Damage control: How repairability could help address the e-waste crisis

Growing pressure to make products more repairable could have major implications for manufacturers around the world. Jon Excell reports.

 The notorious Agbogbloshie e-waste dump in Accra, Ghana was cleared in 2021
The notorious Agbogbloshie e-waste dump in Accra, Ghana was cleared in 2021 - stock.adobe.com

For years, the notorious Agbogbloshie dump in Accra, Ghana was one of the world’s most visible and unsettling reminders of the dark side of global consumerism: a vast and sprawling dumping ground for discarded electronics that toxified the soil and damaged the health of the many thousands of people scratching out a living there. 

In early 2021 the bulldozers moved in, clearing the site. But the relentless flow of discarded goods from the west continues, and whilst Agbogbloshie may now be closed for business, similar sites have sprung up along the Ghanaian coastline and indeed throughout the developing world: all of them damning, toxic indictments of a world drunk on a throwaway culture that plays fast and loose with resources and preys on our collective desire for new stuff.

And despite increasing numbers of manufacturers and engineers espousing and championing the principles of a circular economy - where waste is minimised and products are designed to be reused or recycled - it’s a trend that’s accelerating at a frightening rate.

In 2022 - according to the World Health Organisation - humans were responsible for the creation of an estimated 62 million tonnes of e-waste; reportedly enough to fill a bumper-to-bumper queue of trucks stretching around the equator. This is expected to increase to 82 million tonnes by 2030.

Meanwhile, less than a quarter of this waste is properly recycled, with the remainder thrown into landfill, burned for scrap or dismantled in the unregulated, informal recycling economy, exposing millions of workers to a catastrophic cocktail of toxic chemicals, heavy metals and plastics.

We have to move towards repair.

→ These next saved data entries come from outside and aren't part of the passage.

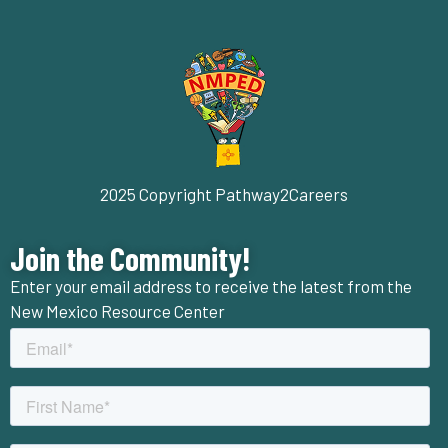
2025 Copyright Pathway2Careers
Join the Community!
Enter your email address to receive the latest from the
New Mexico Resource Center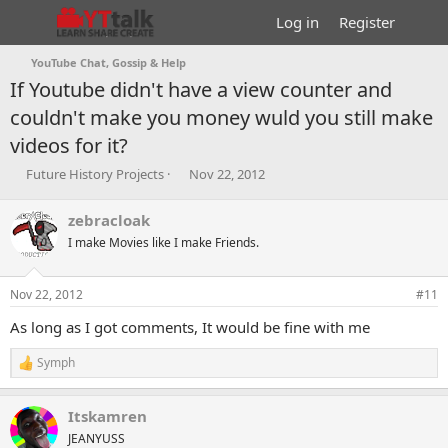
Log in
Register
YouTube Chat, Gossip & Help
If Youtube didn't have a view counter and
couldn't make you money wuld you still make
videos for it?
T
S
Future History Projects
Nov 22, 2012
h
t
r
a
zebracloak
e
r
I make Movies like I make Friends.
a
t
d
d
s
a
Nov 22, 2012
#11
t
t
a
e
As long as I got comments, It would be fine with me
r
t
Symph
R
e
e
r
a
Itskamren
c
t
JEANYUSS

There’s no alternative.

Prof Mark Miodownik

More effective recycling is clearly an important part of the solution. But with most metrics suggesting that current systems can’t cope (for example, the UN’s 2024 global e-waste monitor shows that e-waste is rising five times faster than compliant e-waste recycling), recycling alone is clearly not enough to turn the tide.

According to Mark Miodownik - professor of Materials and Society at UCL, director of The Institute of Making, and broadcaster - the maturity and scale of current recycling technologies means that a world where our devices are recycled at low environmental cost and the current models of consumption are maintained is nowhere near being realised. “These are very complex products, half of the periodic table is in your phone. So what are we going to do in the meantime as the climate gets hotter, as pollution gets worse, and there are eight billion people all wanting a washing machine, all wanting a hair wand?” he asked.  The answer - he believes - is a move back towards a world often nostalgically recollected by ageing grandparents, a world where things are built to last. “We have to move toward repair,” he said.  “There’s no alternative.”

Increasing numbers of repair cafes point to a growing consumer enthusiasm for self-repair - stock.adobe.com

Miodownik and others are encouraged that this cultural shift may now actually be gathering some momentum. According to figures from international group Open Repair Alliance, in the UK alone the number of repair cafes has increased by a third to 600 since 2023 and just last year an estimated 55,000 items were fixed. Meanwhile, television shows like The Repair Shop have helped romanticise the idea that it’s good to keep things in use.

It’s also something that’s born out by Miodownik’s own research, The Big Repair Project, a 2022 study carried out by UCL researchers that explored in detail UK consumers’ attitudes to repair.  “We talked to more than 6,000 people……and they are very enthusiastic,” he said. “They don’t want to buy the same thing again and again – particularly things that are utilities that have kind of reached a design plateau, like toasters and kettles. No one wants to keep buying the same washing machine. No one wants to buy the same fridge. They want those things to last a lifetime.”

Someone at the sharp end of this growing appetite is Kyle Wiens, CEO of US-based ifixit, the world’s biggest self-repair website. An outspoken advocate for the right to repair movement, Wiens - a software engineer - was inspired to create the site around 20 years ago following a fruitless online search for a manual that would help him repair his broken Apple laptop. “Our goal is to create an open source, central place for repair information for everything,” he told The Engineer.

Two decades on, a vast array of repair guides and growing web-traffic (last year one in twelve UK citizens used the site to fix something) tell their own story. But whilst it’s a promising sign, Wien says we can’t be too complacent about this nascent consumer trend: “On the one hand, right to repair as a movement is growing in momentum, and we’re raising awareness, but on the other hand, the throwaway society continues to grow at just an incredible rate.”

Wien’s site also gives him an interesting window on some of the nitty-gritty trends around repair, and one thing he’s noticed is that the appetite seems to vary from product area to product area: “For smartphone repair, we see very strong interest…but for vacuum repair, where we are comprehensive with service information for most vacuums, those pages get almost no traffic.”

Interestingly, this is often one of the simplest items to fix, a reminder that a shift to a world of repair isn’t the sole preserve of the tech-savvy: “Usually it’s the spring on the power switch that breaks and overwhelmingly that’s the reason people are chucking an entire vacuum because of the little two cent spring that maybe just came loose,” said Wiens. 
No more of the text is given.